When a namespace prefix is not present (which is the majority of the time) metadata elements belong to the Schema.org namespace and should use the property definitions in that standard. Schema.org has very broad coverage so it should support a majority of needed properties.

Data Types

The data type of a value is interpreted by the application, guided by the schema, not by the source. For example:

&commentCount=4
&name=4

In Schema.org, commentCount is defined as an integer so the value is interpreted as the integer 4. However, name is defined as text so the value is interpreted as the string “4”. When the type is not known or doesn’t matter to the application then values should be handled as strings.

Namespaces

Namespaces are used to reference schemas other than Schema.org. You may need properties from another schema or you may need to define a custom schema for specialized properties.

The namespace syntax is inspired by XML. A namespace prefix consists of one or more “word characters” followed by a colon.
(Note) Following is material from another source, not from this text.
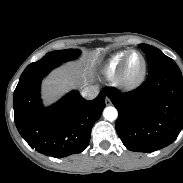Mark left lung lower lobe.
Here are the masks:
<instances>
[{"label":"left lung lower lobe","mask_w":183,"mask_h":183,"mask_svg":"<svg viewBox=\"0 0 183 183\" xmlns=\"http://www.w3.org/2000/svg\"><path fill=\"white\" fill-rule=\"evenodd\" d=\"M118 110L116 131L130 151L153 152L173 143L183 128V76L177 65L148 73L137 89L104 88Z\"/></svg>","instance_id":"obj_1"}]
</instances>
Word characters are the Unicode categories: Ll, Lu, Lt, Lo, Lm, Mn, Nd, Pc. For regular expressions this matches the \w character class.
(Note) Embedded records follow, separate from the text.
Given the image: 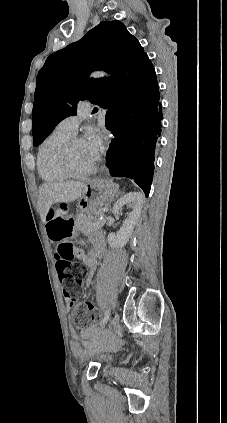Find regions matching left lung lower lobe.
<instances>
[{
    "label": "left lung lower lobe",
    "mask_w": 227,
    "mask_h": 423,
    "mask_svg": "<svg viewBox=\"0 0 227 423\" xmlns=\"http://www.w3.org/2000/svg\"><path fill=\"white\" fill-rule=\"evenodd\" d=\"M130 100L126 109L107 110L105 126L116 137L107 153V166L112 176L133 179L148 197L162 119L155 70Z\"/></svg>",
    "instance_id": "1"
}]
</instances>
The “ns:” prefix is reserved for associating a namespace prefix with the corresponding URL. This is called a namespace declaration. For Example:

&ns:dc=http://purl.org/dc/terms/

This declaration is not part of the metadata. Rather, it indicates that the dc: prefix will reference the Dublin Core Metadata Initiative Terms schema.
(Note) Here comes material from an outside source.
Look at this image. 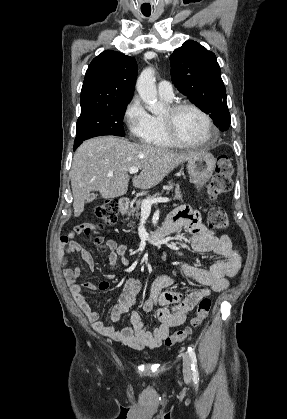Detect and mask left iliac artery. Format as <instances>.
<instances>
[{"label": "left iliac artery", "instance_id": "left-iliac-artery-1", "mask_svg": "<svg viewBox=\"0 0 287 419\" xmlns=\"http://www.w3.org/2000/svg\"><path fill=\"white\" fill-rule=\"evenodd\" d=\"M188 354H189L190 359H191V369H192L193 380L197 381V380H199V374H198V368H197V359H196L195 351L192 347H188Z\"/></svg>", "mask_w": 287, "mask_h": 419}]
</instances>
Elsewhere in the text stream the prefix may be used. For example:

&dc:description="A specification for embedding metadata in raw textual streams."

The scope of a namespace declaration is the entire text string or stream where the metatags appear. Order does not matter. A namespace declaration may come before or after the prefix is used.

RDF Type and Subject

Resource Description Framework (RDF) is W3C standard data model for metadata. There are multiple bindings for RDF. That is, there are multiple ways to represent RDF metadata including RDFa, Microdata, and JSON-LD.

Despite referencing Schema.org, which is an RDF schema, metatags do not qualify as an RDF binding. That’s because the metatag data model is flat and RDF schemas require hierarchical structure to the metadata. (See Experimental Features for the prospect of adding hierarchy.)

Other requirements of RDF are that the subject of the metadata be indicated and the object type of the subject be indicated.

For metatags, the subject is the document or text stream in which the metatags are embedded. The type is optional and may be specified using the “_type” property. For example:

&_type=Book
&name="The Fellowship of the Ring"

A _type value without a namespace prefix references types defined by the Schema.org context. A _type value with a namespace prefix references types defined by the corresponding namespace.

Design Goals and Discussion

In creating the MetaTag Specification I, (Brandt Redd), started with the following goals:

  • The syntax should be sufficiently simple and intuitive that someone can compose valid metadata simply by viewing examples.
  • The metadata should be both human-readable and machine-readable.
  • For applications that need the rigor of RDF it should be achievable, but that should not detract from the simple and intuitive goal.
  • There should be one obvious way to do each thing.

I believe that this specification mostly achieves these goals but I had to make a few compromises.

I debated whether to require quotes on all values. Allowing the unquoted format violates the “one obvious way” rule. Quoted format is required since some values will have embedded spaces. Unquoted format is not a requirement. But it is more succinct for simple values and is more reminiscent of the hashtags that inspired metatags. Ultimately, it seemed reasonable to follow the precedent of command-line syntax in supporting both formats.

I considered whether to use doubled-quotes or a backslash escape for embedding quotation marks in a quoted value. Backslash escapes would also enable other escaped values such as \n for linefeed and even Unicode characters like \u1F643. But the goal of human-readability guided me toward keeping the quote escape simple and requiring all special characters to be literally embedded and not encoded.

The specification would be complicated by a data type syntax. And default interpretation risks problems like YAML has with Norway. Therefore, string is the default and type interpretation is made by the application.

Multivalued properties, or those with a list type, are handled by repeating the property once for each value. This is a simple solution that doesn’t require any additional syntax.

This specification has not yet achieved the goal of full compatibility with RDF. But I am experimenting with that. (See Experimental Features.)

Usage of the Term, “MetaTag”

When capitalized, such as at the beginning of a sentence or in a title, “MetaTag” should use upper camel case.

When not-capitalized, such as in a sentence, “metatag” should be all lower case.

Experimental Features

The following is an experimental concept and is not guaranteed to remain in the specification. Use at your own risk.

To fully represent the RDF data model, certain properties must be “objects” (borrowing a term from JSON). That is, the value of a property may be a sub-collection of names and values. This results in a hierarchical structure to the data.

Adding an “object” capacity or hierarchical data structure would make metatags more compatible with RDF and would make the data model equivalent to JSON. That is, data could be converted between JSON and metatag format with no data loss.

Here is a proposed syntax:

A property with an object value is introduced with a left brace ({) as the value (with no quotes). The property is closed with a standalone right brace (}). Between the braces, only metatags and whitespace may appear.

In this example, indentation is not meaningful to the metatag parser, it’s for convenience to the human reader:

&_type=Movie
&name="The Fellowship of the Ring"
&isBasedOn={
    &_type=Book
    &name="The Fellowship of the Ring"
    &author="J.R.R. Tolkien"
}